New Car: 2013 Volkswagen Golf

Well, folks, here it is, after months of renderings and spy photos: the 2013 Volkswagen Golf five-door hatchback, revealed for the first time. Volkswagen debuted the car today at an event in Berlin and released a smidgen of info as well as a few photos.

The seventh-generation Golf is based on VW’s new MQB modular front-drive architecture—shared with Audi’s new A3—and is 2.2 inches longer, 0.5 inch wider, and 0.8 inch lower than the outgoing model. Volkswagen also stretched the wheelbase by 2.3 inches, and as you can see from the photos, these changes allow the latest Golf to shed some of its previously upright and squared-off look. According to VW, the new Golf is up to 220 pounds lighter than the old car, courtesy of the expanded use of high-strength steel.

Although the new Golf's cosmetic changes fall squarely into the category of evolutionary, its tastefully restrained styling appears upscale, handsome, and fresh. Up front, the headlights are reshaped and resemble the units on the latest U.S.-spec Passat sedan, while the lower fascia gets more-expensive-looking detailing. The Golf’s rear end appears lower and wider than before, thanks largely to the newly pointy and slimmed-down taillights that extend farther towards the car’s centerline on the rear hatch. We especially like the C-pillar’s strong boomerang shape, which gives the back end a pert, athletic demeanor. Cooler still, the gas door cutout is angled so that it lines up with the body cut lines for the rear bumper and rear-passenger door that form the lower half of the C-pillar’s boomerang outline.

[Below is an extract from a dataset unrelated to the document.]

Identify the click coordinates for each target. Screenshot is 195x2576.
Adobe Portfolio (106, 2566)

The new car's interior marks a more noticeable break from the current Golf with an expressive dashboard design that cants the instrument panel toward the driver and adds visual pizazz from piano-black trim. There’s also a new touch-screen infotainment system and accompanying color instrument-cluster display that appear to be a major upgrade over the outgoing Golf’s dated-looking dashboard touch-screen and dot-matrix gauge-cluster info screen. A new flati-ish–bottom steering wheel rounds out the major updates to the Golf’s already-posh cabin appointments.